Mini Batch Gradient Descent
It has many advantages. One important one that it will allow you to process larger datasets that you will not be able to fit into memory because it splits up the dataset into smaller samples.

In this video, we will review basics of mini-batch gradient descent. Mini-batch gradient descent in PyTorch. In mini-batch gradient descent, we use a few samples at a time. For each iteration, it's helpful to think about it as if you are minimizing a mini-cost function for each iteration. For the first iteration, the cost is given by… For the second iteration, the cost function is given by…

In mini-batch gradient descent, the relationship between batch size, number of iterations, and epochs is a little more complicated. Let's see a few examples. Let's start with a batch of two. Let's use the following boxes to represent the cost, or total loss.

Let's do the first epoch. For the first iteration, we use the first two samples. For the second iteration, we use the second two samples. For the third iteration, we use the last two samples. Therefore, with a batch size of two, to complete one run, or epoch, through the data, it took three iterations. For the second epoch, it also takes three iterations.

In this case, our batch size is three. It only takes two iterations to complete one epoch. For the second epoch, it also takes two iterations. Let's see how we can determine the number of iterations for different batch sizes and epochs.

To obtain the number of iterations, we simply divide the number of training examples by the batch size. Let's verify that. For a batch size of one, we get six iterations. We can verify this pictorially. We see for each iteration, we use one sample. For a batch size of two, it takes three iterations. We can verify this pictorially. Each iteration uses two samples. Finally, for a batch size of three, it takes two iterations. Again, we can verify this pictorially.

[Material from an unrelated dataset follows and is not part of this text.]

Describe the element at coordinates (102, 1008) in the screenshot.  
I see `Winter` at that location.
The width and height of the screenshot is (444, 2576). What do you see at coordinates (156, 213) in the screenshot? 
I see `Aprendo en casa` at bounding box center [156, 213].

In PyTorch, the process of mini-batch gradient descent is almost identical to stochastic gradient descent. We create a dataset object. We also create a dataloader object. In the parameter, we add the dataset object. We simply change the batch size parameter to the required batch size, in this case, five.

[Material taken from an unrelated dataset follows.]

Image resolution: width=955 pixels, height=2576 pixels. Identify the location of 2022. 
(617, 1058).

For each iteration, the parameters are updated using five samples at a time. We repeat the process for the next set of samples. The estimated line changes, and the loss decreases. We repeat the process for four more epochs.

We can store the loss value in a list and record it. We can use it to track our model progress. This can be thought of as an approximation to our cost.

The following plot shows the cost or average loss with different batch sizes. We see that different batch sizes change how long it takes the cost to stop decreasing. This is called the convergence rate.